Teilnehmende an der anschliessenden Podiumdiskussion waren für die Variante des Kantons Kantonsrätin Christine Steiger und Kantonsrat Toni Kappeler. Für die Variante «Alternative» Kantonsrat Andreas Guhl und Kantonsrat Hans Eschenmoser.

Acker versus Blumenwiese

Das Gespräch begann mit klaren Worten: «Die Bauern haben an der Thur viel Land gewonnen. Jetzt ist es an der Zeit, davon wieder ein bisschen abzugeben», meinte Christine Steiger. Toni Kappeler als Präsident der Pro Natura Thurgau forderte, den ursprünglichen Gewässerraum wiederherzustellen und die Thur zu revitalisieren, was auch den gesetzlichen Grundlagen entspreche. Andreas Guhl stellte daraufhin klar: «Der Exerzierplatz ist tabu.» Um diesen zu schützen, müsste die Interventionslinie näher zur Thur verschoben werden. Weshalb der Exerzierplatz den Bauern so wichtig ist, erklärte Hans Eschenmoser als Betroffener: «Die über 20 Hektaren sind produktives Land, welches viel Ertrag bringt.» 

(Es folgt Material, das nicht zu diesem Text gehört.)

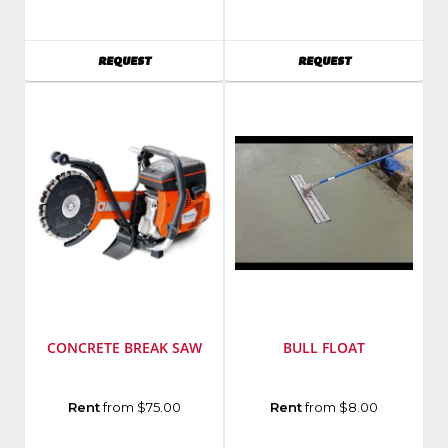
Stihl
Husqvarna
Model
Model
Number
:
Number
:
AVAILABILITY
AVAILABILITY
REQUEST
REQUEST
GS461
PG280
CONCRETE BREAK SAW
BULL FLOAT
Manufacturer
:
Rent
from $75.00
Rent
from $8.00
Husqvarna
Model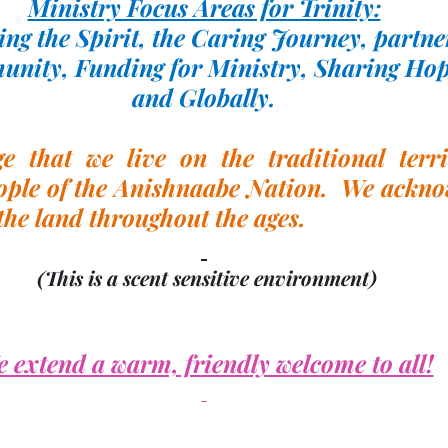
Ministry Focus Areas for Trinity:
ng the Spirit, the Caring Journey, partne
unity, Funding for Ministry, Sharing Hop
and Globally.
 that we live on the traditional territ
ple of the Anishnaabe Nation.  We acknow
the land throughout the ages.
(This is a scent sensitive environment)
 extend a warm, friendly welcome to all!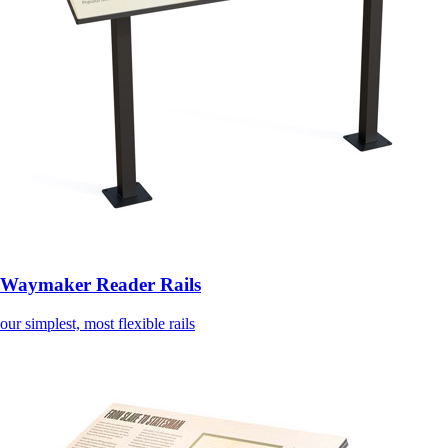
Waymaker Reader Rails
our simplest, most flexible rails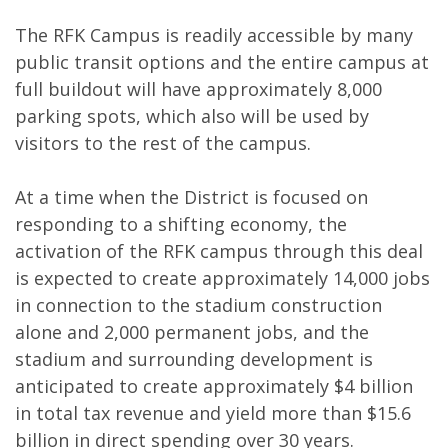
The RFK Campus is readily accessible by many
public transit options and the entire campus at
full buildout will have approximately 8,000
parking spots, which also will be used by
visitors to the rest of the campus.
At a time when the District is focused on
responding to a shifting economy, the
activation of the RFK campus through this deal
is expected to create approximately 14,000 jobs
in connection to the stadium construction
alone and 2,000 permanent jobs, and the
stadium and surrounding development is
anticipated to create approximately $4 billion
in total tax revenue and yield more than $15.6
billion in direct spending over 30 years.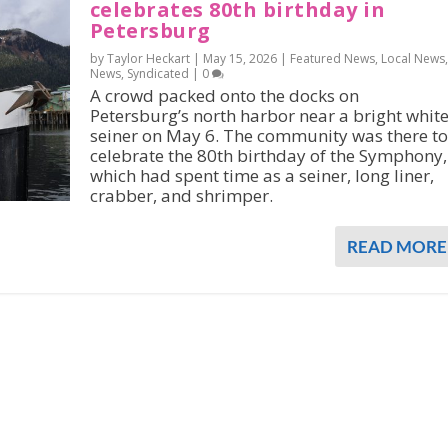
celebrates 80th birthday in
Petersburg
by Taylor Heckart |
May 15, 2026
|
Featured News
,
Local News
,
News
,
Syndicated
|
0
A crowd packed onto the docks on
Petersburg’s north harbor near a bright whit
seiner on May 6. The community was there to
celebrate the 80th birthday of the Symphony,
which had spent time as a seiner, long liner,
crabber, and shrimper.
READ MORE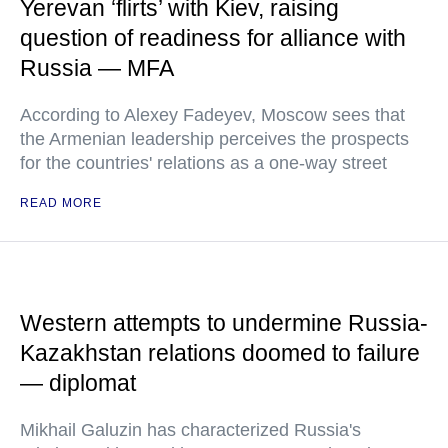
Yerevan ‘flirts’ with Kiev, raising
question of readiness for alliance with
Russia — MFA
According to Alexey Fadeyev, Moscow sees that
the Armenian leadership perceives the prospects
for the countries' relations as a one-way street
READ MORE
Western attempts to undermine Russia-
Kazakhstan relations doomed to failure
— diplomat
Mikhail Galuzin has characterized Russia's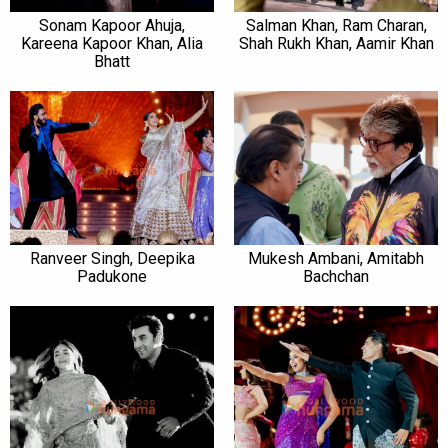
Sonam Kapoor Ahuja,
Salman Khan, Ram Charan,
Kareena Kapoor Khan, Alia
Shah Rukh Khan, Aamir Khan
Bhatt
Ranveer Singh, Deepika
Mukesh Ambani, Amitabh
Padukone
Bachchan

Eine Extensivierung bringe ihm zwar ebenfalls Geld. Dieses stamme jedoch aus Steuergeldern und sei nicht selbst erwirtschaftet. Christine Steiger konterte: «Auch die Pflege einer Öko-Wiese ist Arbeit und soll entlöhnt werden.» Dadurch entstehe zum Beispiel wichtiger Lebensraum für Bienen und Insekten.

Verständnis für Bauern

Ständerat Roland Eberle stellte als Moderator des Podiumsgesprächs fest, das Schwierige an diesem Konflikt sei die Interessenabwägung: «Alle müssen berücksichtigt werden, die Natur, die Bauern, die Bevölkerung und viele mehr.» Während des Gesprächs prallten zwar gegenläufige Interessen aufeinander, die Stimmung war dennoch nicht gereizt. Es schien, als seien viele Beteiligte inzwischen müde vom ergebnislosen Kämpfen.

Der im Publikum anwesende Markus Hausammann, Präsident des Verbands Thurgauer Landwirtschaft, lobte in seinem Votum, dass man in diesem Streit bereits viel mehr aufeinander zugehe. Zudem wurde wiederholt auch Verständnis für die bäuerlichen Anliegen geäussert. So räumte Toni Kappeler ein: «An der Interventionslinie soll es nicht scheitern, solange dem Hochwasserschutz und der Ökologisierung genügend Rechnung getragen wird.»

Offen für Kompromiss

Carmen Haag betonte, das Alternativ-Projekt der IG Thur sei keine akzeptable Variante. Sie liess jedoch Kompromissbereitschaft durchblicken: «Ich kann mir vorstellen, dass wir eine gemeinsame Lösung finden können.» Eine Möglichkeit wäre es, den Bauern den Exerzierplatz als Ackerland zu lassen. «Versprechen kann ich nichts, ich werde aber tun, was ich kann», sagte die Regierungsrätin. «Damit könnte das Projekt endlich deblockiert werden.» Dann erinnerte sie daran, dass gegen ein neu aufgelegtes Projekt erneut Einsprache erhoben werden könnte, was wiederum Rechtsstreitigkeiten und sehr viel Zeit in Anspruch nehmen würde. 

Geduld ist auch so gefragt: Zunächst bleibt abzuwarten, wie der Gewässerraum von den betreffenden Gemeinden neu definiert wird, bevor das Projekt weiter beurteilt werden kann. Ob die verschiedenen Interessen tatsächlich berücksichtigt werden und die versöhnliche Stimmung an diesem Gesprächsabend Bestand hat, wird sich noch zeigen müssen.